Data records —
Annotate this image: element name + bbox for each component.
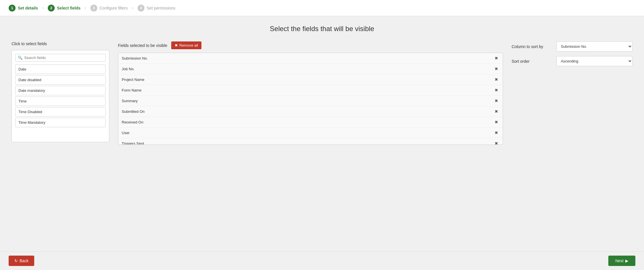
remove-field-button-0[interactable]: ✖ [494,55,499,61]
breadcrumb-arrow-2: › [85,5,86,11]
selected-field-label: Form Name [122,88,142,92]
right-panel: Column to sort by Submission No. Job No.… [512,41,632,71]
selected-field-form-name: Form Name ✖ [118,85,503,96]
selected-field-label: Summary [122,99,138,103]
field-item-date[interactable]: Date [15,64,106,74]
field-item-date-disabled[interactable]: Date disabled [15,75,106,85]
remove-field-button-5[interactable]: ✖ [494,109,499,114]
remove-field-button-8[interactable]: ✖ [494,140,499,145]
selected-field-submitted-on: Submitted On ✖ [118,106,503,117]
remove-field-button-2[interactable]: ✖ [494,77,499,82]
next-label: Next [615,258,624,263]
main-content: Select the fields that will be visible C… [0,16,644,251]
back-icon: ↻ [14,258,18,263]
step-number-4: 4 [138,5,144,12]
breadcrumb-arrow-3: › [132,5,134,11]
column-sort-select[interactable]: Submission No. Job No. Project Name Form… [557,41,632,52]
remove-field-button-7[interactable]: ✖ [494,130,499,136]
next-icon: ▶ [625,258,628,263]
fields-selected-header: Fields selected to be visible ✖ Remove a… [118,41,503,49]
middle-panel: Fields selected to be visible ✖ Remove a… [118,41,503,145]
breadcrumb-arrow-1: › [42,5,44,11]
back-label: Back [20,258,28,263]
sort-order-row: Sort order Ascending Descending [512,56,632,66]
field-item-date-mandatory[interactable]: Date mandatory [15,86,106,95]
selected-field-submission-no: Submission No. ✖ [118,53,503,64]
footer-bar: ↻ Back Next ▶ [0,251,644,270]
selected-field-label: Submission No. [122,56,148,60]
selected-field-summary: Summary ✖ [118,96,503,106]
next-button[interactable]: Next ▶ [608,256,635,266]
field-item-time-disabled[interactable]: Time Disabled [15,107,106,117]
step-label-4: Set permissions [147,6,176,10]
selected-field-received-on: Received On ✖ [118,117,503,128]
breadcrumb-step-3[interactable]: 3 Configure filters [87,0,131,16]
column-sort-row: Column to sort by Submission No. Job No.… [512,41,632,52]
selected-fields-list: Submission No. ✖ Job No. ✖ Project Name … [118,53,503,145]
content-layout: Click to select fields 🔍 Date Date disab… [12,41,632,145]
left-panel: Click to select fields 🔍 Date Date disab… [12,41,109,142]
breadcrumb-step-1[interactable]: 1 Set details [6,0,41,16]
selected-field-project-name: Project Name ✖ [118,74,503,85]
selected-field-job-no: Job No. ✖ [118,64,503,74]
remove-all-icon: ✖ [175,43,178,47]
click-to-select-label: Click to select fields [12,41,109,46]
selected-field-label: Received On [122,120,143,124]
remove-field-button-4[interactable]: ✖ [494,98,499,104]
remove-field-button-6[interactable]: ✖ [494,119,499,125]
step-number-2: 2 [48,5,55,12]
selected-field-triggers-sent: Triggers Sent ✖ [118,138,503,145]
search-box[interactable]: 🔍 [15,54,106,62]
step-number-3: 3 [90,5,97,12]
breadcrumb-bar: 1 Set details › 2 Select fields › 3 Conf… [0,0,644,16]
step-number-1: 1 [9,5,16,12]
selected-field-label: Project Name [122,77,144,82]
field-item-time-mandatory[interactable]: Time Mandatory [15,118,106,127]
sort-order-label: Sort order [512,59,552,64]
scrollbar-wrapper: Submission No. ✖ Job No. ✖ Project Name … [118,53,503,145]
selected-field-label: Submitted On [122,109,145,114]
fields-selected-label: Fields selected to be visible [118,43,167,48]
selected-field-user: User ✖ [118,128,503,138]
back-button[interactable]: ↻ Back [9,256,34,266]
remove-field-button-3[interactable]: ✖ [494,87,499,93]
remove-all-label: Remove all [179,43,198,47]
sort-order-select[interactable]: Ascending Descending [557,56,632,66]
available-fields-list: Date Date disabled Date mandatory Time T… [15,64,106,127]
field-item-time[interactable]: Time [15,96,106,106]
search-input[interactable] [24,56,103,60]
search-icon: 🔍 [18,56,22,60]
column-sort-label: Column to sort by [512,44,552,49]
remove-all-button[interactable]: ✖ Remove all [171,41,201,49]
remove-field-button-1[interactable]: ✖ [494,66,499,72]
selected-field-label: User [122,131,129,135]
selected-field-label: Triggers Sent [122,141,144,145]
selected-field-label: Job No. [122,67,135,71]
step-label-3: Configure filters [100,6,128,10]
step-label-1: Set details [18,6,38,10]
step-label-2: Select fields [57,6,81,10]
page-title: Select the fields that will be visible [12,25,632,33]
breadcrumb-step-2[interactable]: 2 Select fields [45,0,83,16]
fields-panel: 🔍 Date Date disabled Date mandatory Time… [12,50,109,142]
breadcrumb-step-4[interactable]: 4 Set permissions [135,0,178,16]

Problem requirements —
Reprint the entries above exactly, images removed.

Solved exercise —
Annotate this image: element name + bbox for each component.
remove-field-button-0[interactable]: ✖ [494,55,499,61]
breadcrumb-arrow-2: › [85,5,86,11]
selected-field-label: Form Name [122,88,142,92]
right-panel: Column to sort by Submission No. Job No.… [512,41,632,71]
selected-field-form-name: Form Name ✖ [118,85,503,96]
selected-field-label: Summary [122,99,138,103]
field-item-date[interactable]: Date [15,64,106,74]
field-item-date-disabled[interactable]: Date disabled [15,75,106,85]
remove-field-button-5[interactable]: ✖ [494,109,499,114]
remove-field-button-8[interactable]: ✖ [494,140,499,145]
selected-field-submitted-on: Submitted On ✖ [118,106,503,117]
remove-field-button-2[interactable]: ✖ [494,77,499,82]
next-label: Next [615,258,624,263]
main-content: Select the fields that will be visible C… [0,16,644,251]
back-icon: ↻ [14,258,18,263]
step-number-4: 4 [138,5,144,12]
breadcrumb-arrow-3: › [132,5,134,11]
column-sort-select[interactable]: Submission No. Job No. Project Name Form… [557,41,632,52]
remove-field-button-7[interactable]: ✖ [494,130,499,136]
next-icon: ▶ [625,258,628,263]
fields-selected-header: Fields selected to be visible ✖ Remove a… [118,41,503,49]
middle-panel: Fields selected to be visible ✖ Remove a… [118,41,503,145]
breadcrumb-arrow-1: › [42,5,44,11]
back-label: Back [20,258,28,263]
sort-order-row: Sort order Ascending Descending [512,56,632,66]
field-item-date-mandatory[interactable]: Date mandatory [15,86,106,95]
selected-field-submission-no: Submission No. ✖ [118,53,503,64]
footer-bar: ↻ Back Next ▶ [0,251,644,270]
selected-field-label: Submission No. [122,56,148,60]
selected-field-summary: Summary ✖ [118,96,503,106]
next-button[interactable]: Next ▶ [608,256,635,266]
field-item-time-disabled[interactable]: Time Disabled [15,107,106,117]
step-label-4: Set permissions [147,6,176,10]
selected-field-received-on: Received On ✖ [118,117,503,128]
breadcrumb-step-3[interactable]: 3 Configure filters [87,0,131,16]
column-sort-row: Column to sort by Submission No. Job No.… [512,41,632,52]
selected-fields-list: Submission No. ✖ Job No. ✖ Project Name … [118,53,503,145]
content-layout: Click to select fields 🔍 Date Date disab… [12,41,632,145]
left-panel: Click to select fields 🔍 Date Date disab… [12,41,109,142]
breadcrumb-step-1[interactable]: 1 Set details [6,0,41,16]
selected-field-project-name: Project Name ✖ [118,74,503,85]
selected-field-job-no: Job No. ✖ [118,64,503,74]
remove-all-icon: ✖ [175,43,178,47]
click-to-select-label: Click to select fields [12,41,109,46]
selected-field-label: Received On [122,120,143,124]
remove-field-button-4[interactable]: ✖ [494,98,499,104]
remove-field-button-6[interactable]: ✖ [494,119,499,125]
step-number-2: 2 [48,5,55,12]
selected-field-triggers-sent: Triggers Sent ✖ [118,138,503,145]
search-box[interactable]: 🔍 [15,54,106,62]
step-number-3: 3 [90,5,97,12]
breadcrumb-bar: 1 Set details › 2 Select fields › 3 Conf… [0,0,644,16]
step-number-1: 1 [9,5,16,12]
selected-field-label: Project Name [122,77,144,82]
field-item-time-mandatory[interactable]: Time Mandatory [15,118,106,127]
sort-order-label: Sort order [512,59,552,64]
scrollbar-wrapper: Submission No. ✖ Job No. ✖ Project Name … [118,53,503,145]
selected-field-label: Submitted On [122,109,145,114]
fields-selected-label: Fields selected to be visible [118,43,167,48]
selected-field-user: User ✖ [118,128,503,138]
back-button[interactable]: ↻ Back [9,256,34,266]
remove-field-button-3[interactable]: ✖ [494,87,499,93]
remove-all-label: Remove all [179,43,198,47]
sort-order-select[interactable]: Ascending Descending [557,56,632,66]
available-fields-list: Date Date disabled Date mandatory Time T… [15,64,106,127]
field-item-time[interactable]: Time [15,96,106,106]
search-input[interactable] [24,56,103,60]
search-icon: 🔍 [18,56,22,60]
column-sort-label: Column to sort by [512,44,552,49]
remove-all-button[interactable]: ✖ Remove all [171,41,201,49]
remove-field-button-1[interactable]: ✖ [494,66,499,72]
selected-field-label: User [122,131,129,135]
selected-field-label: Triggers Sent [122,141,144,145]
selected-field-label: Job No. [122,67,135,71]
step-label-3: Configure filters [100,6,128,10]
step-label-1: Set details [18,6,38,10]
step-label-2: Select fields [57,6,81,10]
page-title: Select the fields that will be visible [12,25,632,33]
breadcrumb-step-2[interactable]: 2 Select fields [45,0,83,16]
fields-panel: 🔍 Date Date disabled Date mandatory Time… [12,50,109,142]
breadcrumb-step-4[interactable]: 4 Set permissions [135,0,178,16]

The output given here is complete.